Autor: Domínguez-Rodrigo M; Institute of Evolution in Africa (IDEA), University of Alcalá de Henares, Madrid, Spain.; Area of Prehistory, Department of History and Philosophy, University of Alcalá de Henares, Alcalá de Henares, Spain.; Department of Anthropology, Rice University, Houston, Texas, USA., Brophy J; Department of Geography and Anthropology, Louisiana State University, Baton Rouge, Louisiana, USA.; Centre for the Exploration of the Deep Human Journey, University of the Witwatersrand, Johannesburg, South Africa., Mathews GJ; Department of Mathematics and Statistics, Loyola University, University of Chicago, Chicago, Illinois, USA., Pizarro-Monzo M; Institute of Evolution in Africa (IDEA), University of Alcalá de Henares, Madrid, Spain.; Institut Català de Paleoecologia Humana i Evolució Social (IPHES), Universitat Rovira i Virgili, Tarragona, Spain., Baquedano E; Institute of Evolution in Africa (IDEA), University of Alcalá de Henares, Madrid, Spain.
Jazyk: angličtina
Zdroj: Annals of the New York Academy of Sciences [Ann N Y Acad Sci] 2023 Dec; Vol. 1530 (1), pp. 152-160. Date of Electronic Publication: 2023 Oct 07.
DOI: 10.1111/nyas.15067
Abstrakt: Objective analytical identification methods are still a minority in the praxis of paleobiological sciences. Subjective interpretation of fossils and their modifications remains a nonreplicable expert endeavor.
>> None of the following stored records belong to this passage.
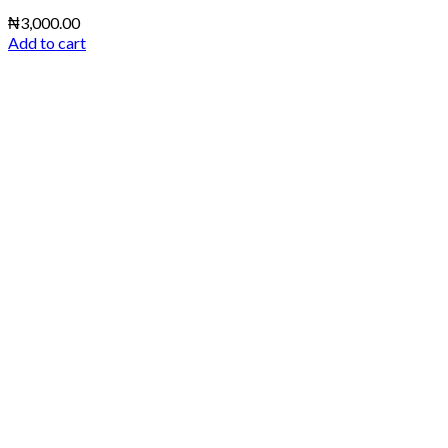
₦
3,000.00
Add to cart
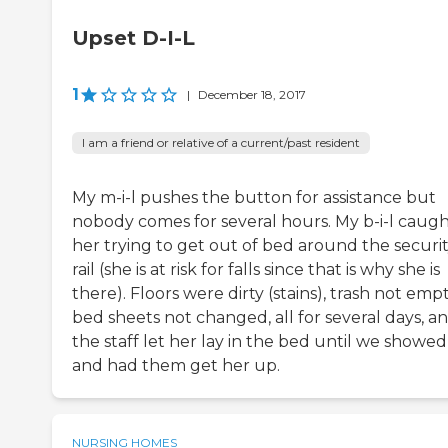
Upset D-I-L
1
|
December 18, 2017
I am a friend or relative of a current/past resident
My m-i-l pushes the button for assistance but
nobody comes for several hours. My b-i-l caug
her trying to get out of bed around the securi
rail (she is at risk for falls since that is why she is
there). Floors were dirty (stains), trash not empt
bed sheets not changed, all for several days, a
the staff let her lay in the bed until we showe
and had them get her up.
NURSING HOMES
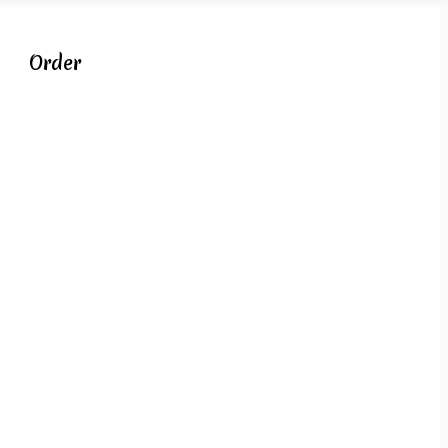
Order
s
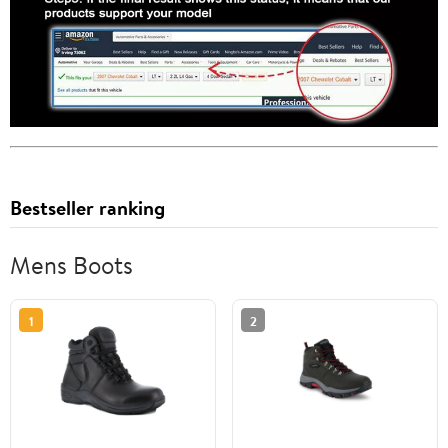
Bestseller ranking
Mens Boots
1
2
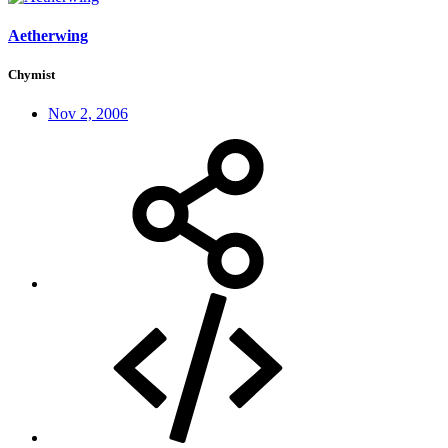
Aetherwing
Chymist
Nov 2, 2006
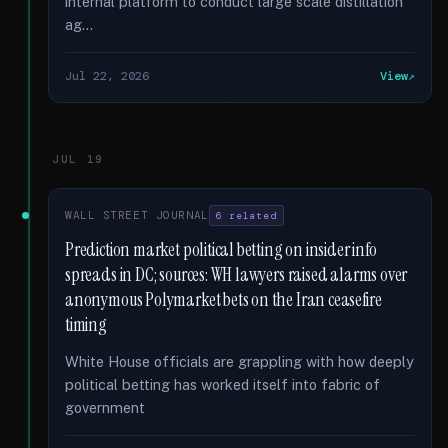
internal platform to conduct large scale distillation
ag...
Jul 22, 2026
View
JUL 19
WALL STREET JOURNAL
6 related
Prediction market political betting on insider info
spreads in DC; sources: WH lawyers raised alarms over
anonymous Polymarket bets on the Iran ceasefire
timing
White House officials are grappling with how deeply
political betting has worked itself into fabric of
government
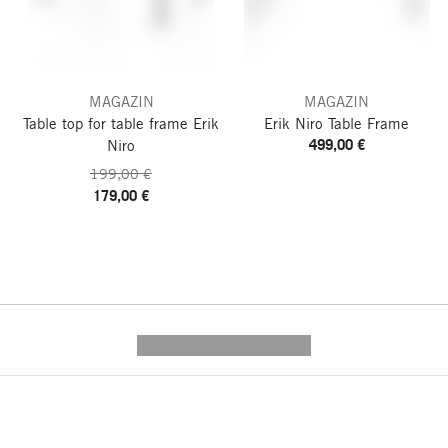
MAGAZIN
MAGAZIN
Table top for table frame Erik
Erik Niro Table Frame
499,00 €
Niro
199,00 €
179,00 €
---------- --------------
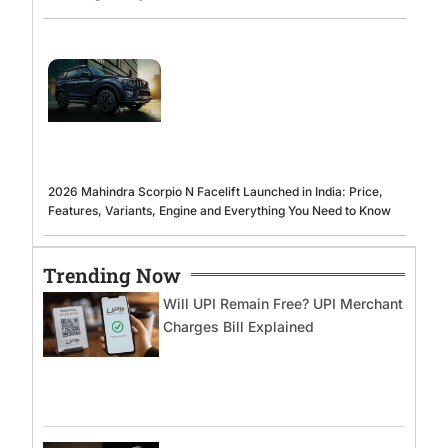
2026 Mahindra Scorpio N Facelift Launched in India: Price,
Features, Variants, Engine and Everything You Need to Know
Trending Now
Will UPI Remain Free? UPI Merchant
Charges Bill Explained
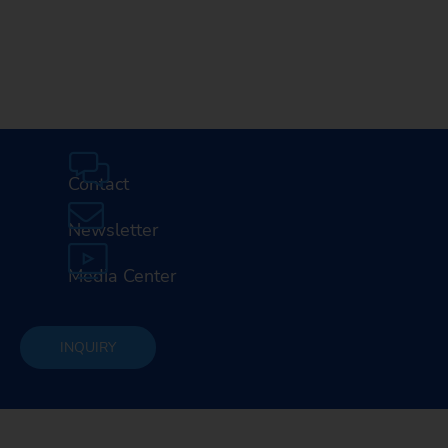
Contact
Newsletter
Media Center
INQUIRY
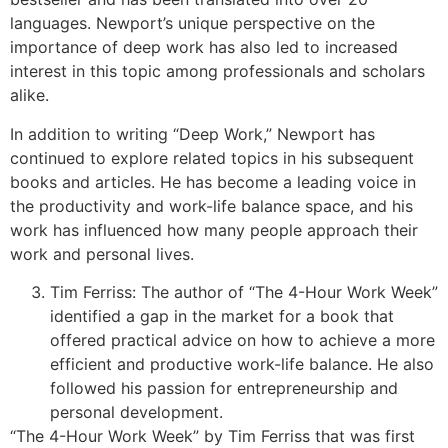
languages. Newport’s unique perspective on the
importance of deep work has also led to increased
interest in this topic among professionals and scholars
alike.
In addition to writing “Deep Work,” Newport has
continued to explore related topics in his subsequent
books and articles. He has become a leading voice in
the productivity and work-life balance space, and his
work has influenced how many people approach their
work and personal lives.
Tim Ferriss: The author of “The 4-Hour Work Week”
identified a gap in the market for a book that
offered practical advice on how to achieve a more
efficient and productive work-life balance. He also
followed his passion for entrepreneurship and
personal development.
“The 4-Hour Work Week” by Tim Ferriss that was first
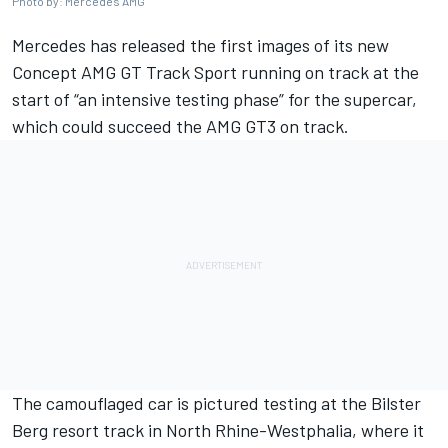
Photo by: Mercedes AMG
Mercedes has released the first images of its new
Concept AMG GT Track Sport running on track at the
start of “an intensive testing phase” for the supercar,
which could succeed the AMG GT3 on track.
The camouflaged car is pictured testing at the Bilster
Berg resort track in North Rhine-Westphalia, where it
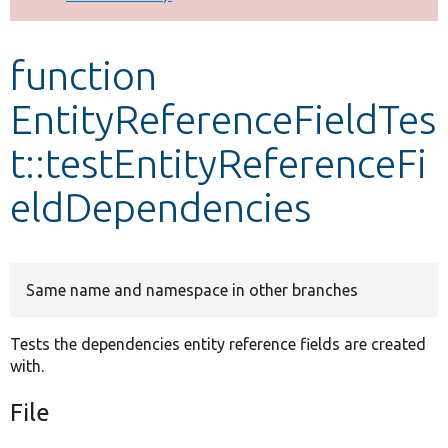
Develop for Drupal
function
EntityReferenceFieldTes
t::testEntityReferenceFi
eldDependencies
Same name and namespace in other branches
Tests the dependencies entity reference fields are created
with.
File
Identification of African bovids is a crucial element in the reconstruction of paleo-landscapes, ungulate paleoecology, and, eventually, hominin adaptation and ecosystemic reconstruction. Recent analytical efforts drawing on Fourier functional analysis and discrimination methods applied to occlusal surfaces of teeth have provided a highly accurate framework to correctly classify African bovid tribes and taxa. Artificial intelligence tools, like computer vision, have also shown their potential to be objectively more accurate in the identification of taphonomic agency than human experts. For this reason, here we implement some of the most successful computer vision methods, using transfer learning and ensemble analysis, to classify bidimensional images of African bovid teeth and show that 92% of the large testing set of images of African bovid tribes analyzed could be correctly classified. This brings an objective tool to paleoecological interpretation, where bovid identification and paleoecological interpretation can be more confidently carried out.
(© 2023 The Authors. Annals of the New York Academy of Sciences published by Wiley Periodicals LLC on behalf of The New York Academy of Sciences.)